The central bank urges private sector banks to ensure that the fixed-pay component in the remuneration for these executives is reasonable, taking into account industry practices.

Banks have to also ensure that the variable component of their package does not exceed 70% of fixed pay. Within this ceiling, however, variable pay should be higher at positions of greater responsibility.

“It is an attempt to link pay to performance and provide risk-adjusted returns. This way, executive compensation will result in long-term wealth creation and shall also provide reward to shareholders,” said E Balaji, managing director and CEO of MaFoi Randstad, an executive search firm.

“Members of staff engaged in financial and risk control should be compensated in a manner that is independent of the business areas they oversee and commensurate with their key role in the bank,” the announcement said.

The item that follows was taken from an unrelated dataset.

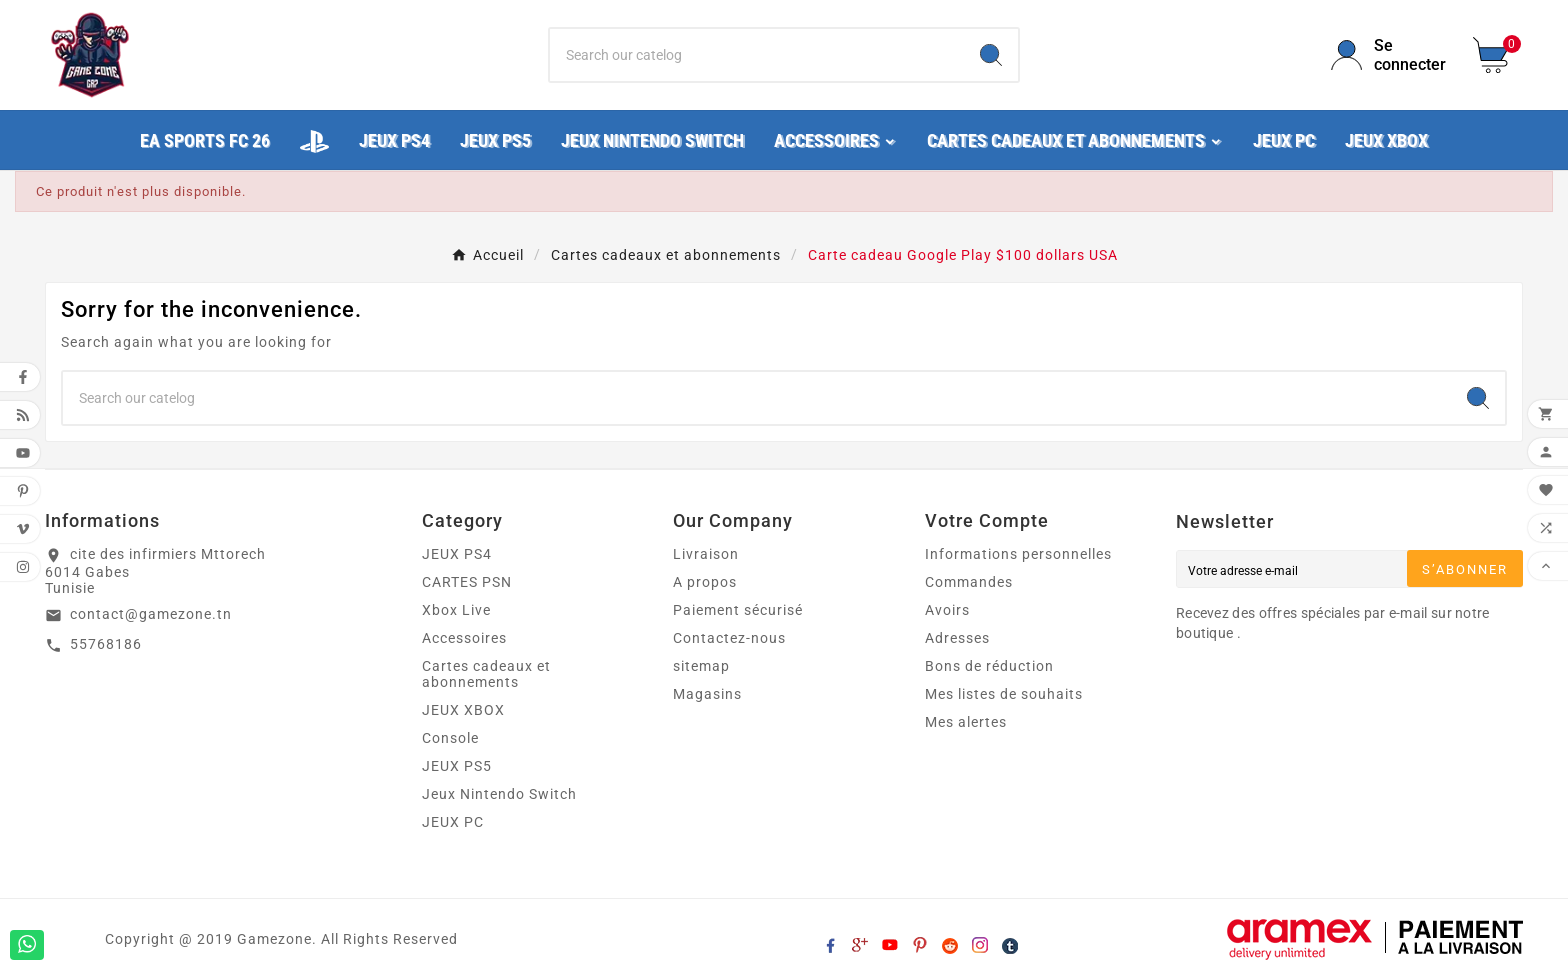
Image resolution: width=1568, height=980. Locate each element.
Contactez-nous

The RBI said maintaining the independence and appropriate authority of risk control officials is important to preserve their
influence on incentive compensation.

“It is a welcome move as it will encourage more responsibilities, better performance and transparency. In the financial system, this will be better for all stakeholders and employees,” said Anish Laikar, CEO, Selectema Consulting, a search and recruitment firm based in Mumbai.

The RBI has also asked these banks to make disclosures regarding compensation at least on an annual basis, in their annual financial statements. Private sector and foreign banks have been asked to finish framing these policies by March 31 and must implement them in the next financial year.

The draft guidelines for compensation policies were put up on the central bank’s website in July 2010 and on the basis of the responses received, the final guidelines were to come out by end-December 2010.

However, in February 2011, RBI announced that it had deferred the announcement of these guidelines till 2012-13, thereby giving time for banks to adapt to the draft suggestions.